### [Transcribed page contents]
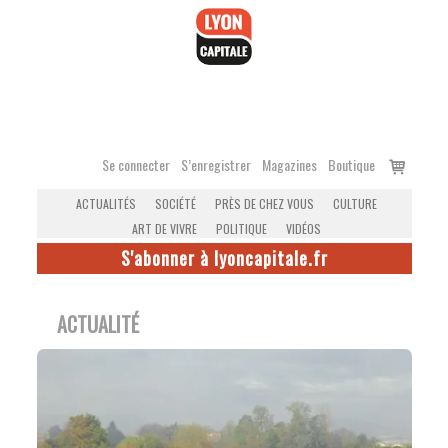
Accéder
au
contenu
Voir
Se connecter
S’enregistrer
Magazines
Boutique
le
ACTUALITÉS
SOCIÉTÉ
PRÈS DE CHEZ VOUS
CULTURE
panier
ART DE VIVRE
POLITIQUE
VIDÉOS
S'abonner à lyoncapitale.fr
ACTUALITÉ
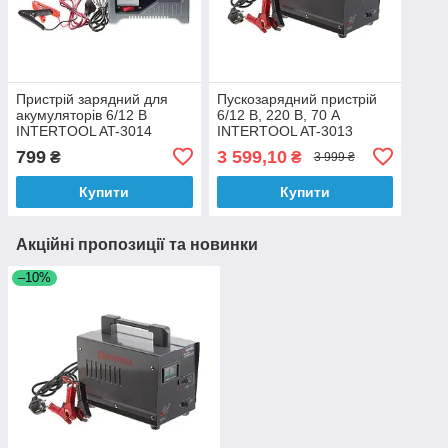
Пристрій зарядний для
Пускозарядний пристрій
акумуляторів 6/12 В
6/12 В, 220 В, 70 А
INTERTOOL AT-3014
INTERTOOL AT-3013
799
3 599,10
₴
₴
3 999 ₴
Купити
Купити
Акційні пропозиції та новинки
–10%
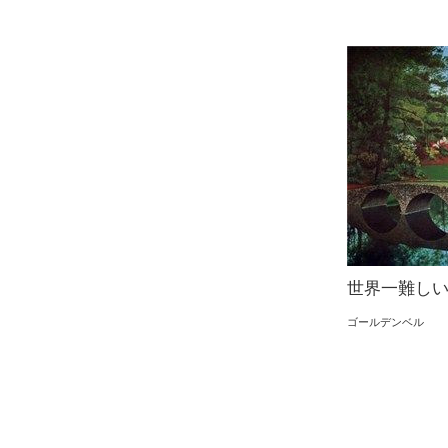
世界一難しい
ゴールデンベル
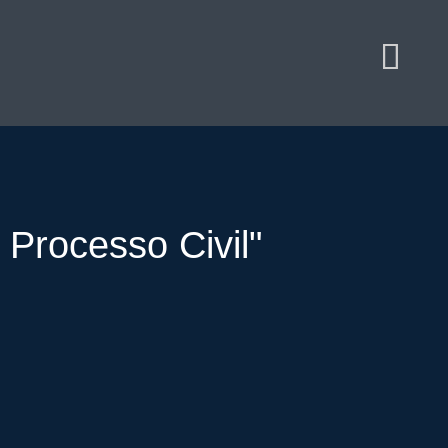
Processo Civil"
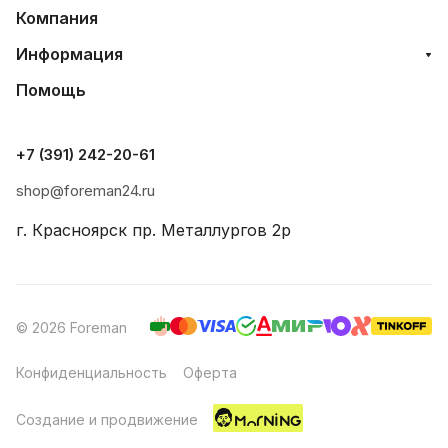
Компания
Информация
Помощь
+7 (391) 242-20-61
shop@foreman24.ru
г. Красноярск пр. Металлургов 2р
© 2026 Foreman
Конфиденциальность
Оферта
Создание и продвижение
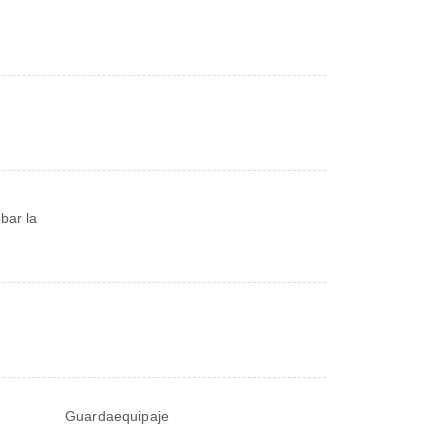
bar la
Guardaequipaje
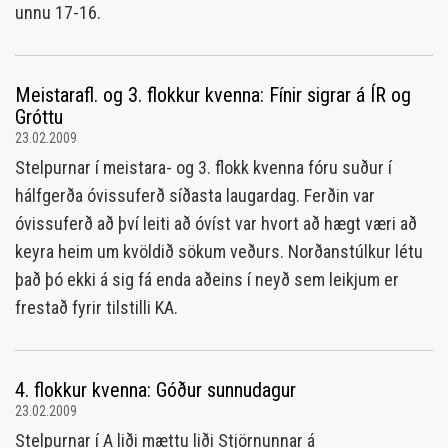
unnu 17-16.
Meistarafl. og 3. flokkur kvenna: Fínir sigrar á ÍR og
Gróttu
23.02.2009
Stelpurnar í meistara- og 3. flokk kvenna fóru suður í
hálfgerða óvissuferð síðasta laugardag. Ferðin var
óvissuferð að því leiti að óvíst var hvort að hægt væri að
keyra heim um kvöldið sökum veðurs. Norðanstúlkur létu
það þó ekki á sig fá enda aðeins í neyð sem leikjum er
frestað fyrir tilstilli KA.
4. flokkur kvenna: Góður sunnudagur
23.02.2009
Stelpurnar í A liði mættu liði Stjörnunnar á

### [PROBLEM TO SOLVE]
Copy every line in the entries above that has the string "Stelpurnar" in it.

### [PROBLEM SOLUTION]
Stelpurnar í meistara- og 3. flokk kvenna fóru suður í
Stelpurnar í A liði mættu liði Stjörnunnar á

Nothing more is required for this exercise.